Compute-sanitizer not quite a drop-in replacement of cuda-memcheck

Hi,

Given the deprecation notice of cuda-memcheck, we are trying to port over to compute-sanitizer. However we notice that it’s not at all a drop-in replacement:

  • On default launch, we get this error:

========= Error: No attachable process found. compute-sanitizer timed-out.
========= Default timeout can be adjusted with --launch-timeout. Awaiting target completion.

  • compute-sanitizer now uses “ports” to connect to the application, which must be open. This is a huge difference w.r.t. cuda-memcheck where no ports were needed. This is hard to use in CI build farms that have a very strict network configuration.

Would it be possible to address these issues, alternatively un-deprecate cuda-memcheck?

Thanks!

Additionally, compute-sanitizer errors out when running on a non-CUDA binary, which cuda-memcheck didn’t do. Is it possible to disable this error and let it run on non-CUDA binaries?

EDIT: this can be addressed using --require-cuda-init=no

Thanks for getting in touch. With respect to the port issue, is the application and compute sanitizer running on the same machine or is there any type of remote connection happening? I think we do use ports, even locally, but that’s an easier problem to fix than communicating across machines without ports.
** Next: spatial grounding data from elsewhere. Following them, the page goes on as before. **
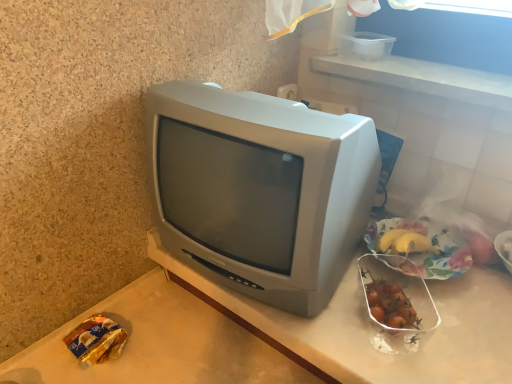 Question: From the image's perspective, is translucent plastic banana at upper right, the 4th food positioned from the left, beneath shiny plastic container of cherry tomatoes at right, the third food in the right-to-left sequence?

Choices:
 (A) yes
 (B) no

Answer: (B)

Question: Could you tell me if translucent plastic banana at upper right, the 4th food positioned from the left, is turned towards shiny plastic container of cherry tomatoes at right, arranged as the second food when viewed from the left?

Choices:
 (A) yes
 (B) no

Answer: (B)

Question: Considering the relative sizes of translucent plastic banana at upper right, the 4th food positioned from the left, and shiny plastic container of cherry tomatoes at right, arranged as the second food when viewed from the left, in the image provided, is translucent plastic banana at upper right, the 4th food positioned from the left, wider than shiny plastic container of cherry tomatoes at right, arranged as the second food when viewed from the left,?

Choices:
 (A) yes
 (B) no

Answer: (B)

Question: Is translucent plastic banana at upper right, the 1th food positioned from the right, taller than shiny plastic container of cherry tomatoes at right, the third food in the right-to-left sequence?

Choices:
 (A) yes
 (B) no

Answer: (A)

Question: Would you say translucent plastic banana at upper right, the 4th food positioned from the left, is outside shiny plastic container of cherry tomatoes at right, arranged as the second food when viewed from the left?

Choices:
 (A) yes
 (B) no

Answer: (A)

Question: From their relative heights in the image, would you say matte gray television at center is taller or shorter than yellow matte bananas at right, the third food in the left-to-right sequence?

Choices:
 (A) short
 (B) tall

Answer: (B)

Question: Based on their sizes in the image, would you say matte gray television at center is bigger or smaller than yellow matte bananas at right, which appears as the second food when viewed from the right?

Choices:
 (A) big
 (B) small

Answer: (A)

Question: Is point (199, 192) positioned closer to the camera than point (441, 253)?

Choices:
 (A) farther
 (B) closer

Answer: (B)

Question: Do you think matte gray television at center is within yellow matte bananas at right, the third food in the left-to-right sequence, or outside of it?

Choices:
 (A) outside
 (B) inside

Answer: (A)

Question: Visually, is yellow matte bananas at right, which appears as the second food when viewed from the right, positioned to the left or to the right of shiny plastic container of cherry tomatoes at right, the third food in the right-to-left sequence?

Choices:
 (A) left
 (B) right

Answer: (B)

Question: From a real-world perspective, is yellow matte bananas at right, the third food in the left-to-right sequence, above or below shiny plastic container of cherry tomatoes at right, the third food in the right-to-left sequence?

Choices:
 (A) below
 (B) above

Answer: (B)

Question: From the image's perspective, is yellow matte bananas at right, the third food in the left-to-right sequence, above or below shiny plastic container of cherry tomatoes at right, the third food in the right-to-left sequence?

Choices:
 (A) below
 (B) above

Answer: (B)

Question: Considering the positions of yellow matte bananas at right, which appears as the second food when viewed from the right, and shiny plastic container of cherry tomatoes at right, the third food in the right-to-left sequence, in the image, is yellow matte bananas at right, which appears as the second food when viewed from the right, bigger or smaller than shiny plastic container of cherry tomatoes at right, the third food in the right-to-left sequence,?

Choices:
 (A) big
 (B) small

Answer: (A)

Question: Relative to shiny plastic container of cherry tomatoes at right, arranged as the second food when viewed from the left, is translucent plastic banana at upper right, the 4th food positioned from the left, in front or behind?

Choices:
 (A) behind
 (B) front

Answer: (A)

Question: From their relative heights in the image, would you say translucent plastic banana at upper right, the 1th food positioned from the right, is taller or shorter than shiny plastic container of cherry tomatoes at right, arranged as the second food when viewed from the left?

For the default launch issue, was this done on a system that didn’t have a port issue? If so, can you share the full command line and output you saw?

Thanks.

Thanks for the response!

The application and compute sanitizer are running on the same machine. However multiple (in the order of 10-100) tests are scheduled in parallel, which might lead to the same port being used for all tests, or simply not enough ports being available. We do experience that moving from cuda-memcheck to compute-sanitizer leads to our tests timing out if running in parallel, whereas they normally take a few seconds running in isolation. I wonder if it’s due to lack of ports or waiting on the same port.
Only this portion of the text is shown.